Brazillion, like a brazillion times Bcash has hustled people into their product.
Bcash is not at scale so at the moment nobody is willing to spend a lot of money to spam it. Once it get really used (I wonder if this will ever be the case, Litecoin is better off chain and LN is rolling out now) big players will spam, it is relatively cheap to raise the transaction price just enough to scare away the users (remember? users came to Bcash because it is cheap and not for any other reason). A hardfork will be forced by the users, so a rich individual or government can force bigger blocks (what leads to node centralization).
Actually, users initially switched to Bitcoin Cash because of the fundamentals.
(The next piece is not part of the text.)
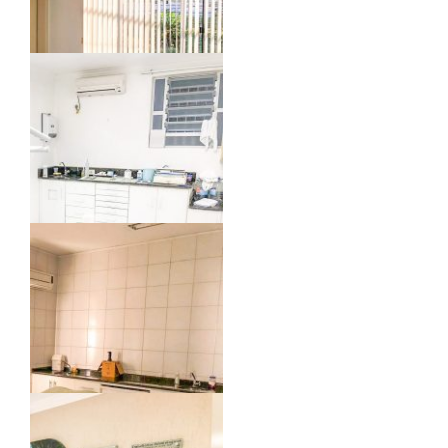
03
09
07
Now both merchants and users are starting to see that it's a lot more reliable and easy to accept than many other cryptocurrencies, but most people still don't seem to even realize how much cheaper it is than for example Litecoin.
There's a lot of misinformation, social media spam and sock puppets both spreading propaganda and pretending to be Bitcoin Cash users in order to discredit it. There were also initial set backs when launching the fork, although they were fixed later.
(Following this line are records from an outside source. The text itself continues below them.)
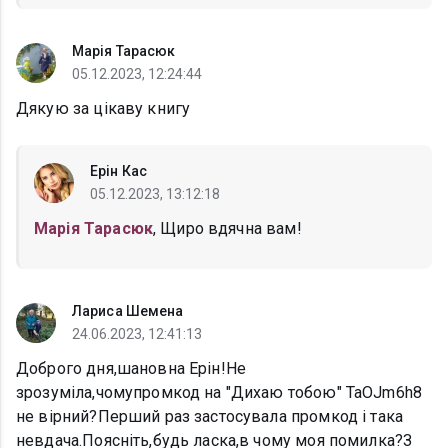
Марія Тарасюк
05.12.2023, 12:24:44
Дякую за цікаву книгу
Ерін Кас
05.12.2023, 13:12:18
Марія Тарасюк
, Щиро вдячна вам!
Лариса Шемена
24.06.2023, 12:41:13
Доброго дня,шановна Ерін!Не
зрозуміла,чомупромкод на "Дихаю тобою" TaOJm6h8
не вірний?Перший раз застосувала промкод і така
невдача.Поясніть,будь ласка,в чому моя помилка?З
-This is an informational bear market for Bitcoin Cash, combined with a general bear market in crypto right now. Still, price stays relatively stable from where it was a few months ago. It may drop much more and the market would still be fine. All of this suggests that Bitcoin Cash - as opposed to the many fake airdrops that were released just prior to and after it - is here to stay.
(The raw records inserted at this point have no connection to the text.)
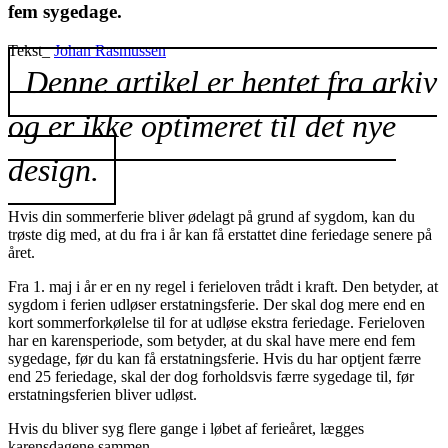
fem sygedage.
Tekst_
Johan Rasmussen
Denne artikel er hentet fra arkiv
og er ikke optimeret til det nye
design.
Hvis din sommerferie bliver ødelagt på grund af sygdom, kan du
trøste dig med, at du fra i år kan få erstattet dine feriedage senere på
året.
Fra 1. maj i år er en ny regel i ferieloven trådt i kraft. Den betyder, at
sygdom i ferien udløser erstatningsferie. Der skal dog mere end en
kort sommerforkølelse til for at udløse ekstra feriedage. Ferieloven
har en karensperiode, som betyder, at du skal have mere end fem
sygedage, før du kan få erstatningsferie. Hvis du har optjent færre
end 25 feriedage, skal der dog forholdsvis færre sygedage til, før
erstatningsferien bliver udløst.
Hvis du bliver syg flere gange i løbet af ferieåret, lægges
karensdagene sammen.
Perhaps I'm making a mistake, but lets see how this comment aged 1, 2 and ultimately 4 years from now.
Bitcoin Cash is a much more advanced solution that simply raising the block size and doing nothing else, even if raising it is critical.
The limit set in place by Satoshi was never meant to remain, but to be gradually increased and not stand in the way of actually scaling. It was a short term solution to solve a particular attack vector that Bitcoin would outgrow over time. Research suggests that we might not even need to keep it at all anymore, but it's definitely possible to scale past it.
It's even possible to do so without hindering people from running half functioning so called "full nodes" that don't actually generate blocks, when this was not part of Bitcoins security scheme to begin with and they really do not count as nodes at all per the design PDF because they are easy to create without as much investment risk as running an actual mining node, or even running a simple "miner" connected to a pool.
The reason this is not being done is more political than technical. At this point it makes sense to let ticker BTC do its own thing and perhaps find other clever ways of scaling. BCH can live on as its own thing. It is Bitcoin, as far as I'm concerned, even if it doesn't bare the exact same name. It has already proven many experts wrong and could continue to do so in the coming years.
The best argument I see against Satoshis scaling solution is probably that the network should not rely on mining nodes for security. But much better then would be to find a way to let regular users be simplified "miners" more easily and for such "miners" to have influence even if they connect to a pool. DPoS might be an even better solution and would also limit the "wasted" energy spent on mining, even if it could per the original design be said to contribute to security by giving block generators an initial expense.
In any case it will be interesting to see where both systems head next and also whether the exchange tickers can eventually be used as a hedging instruments against one another.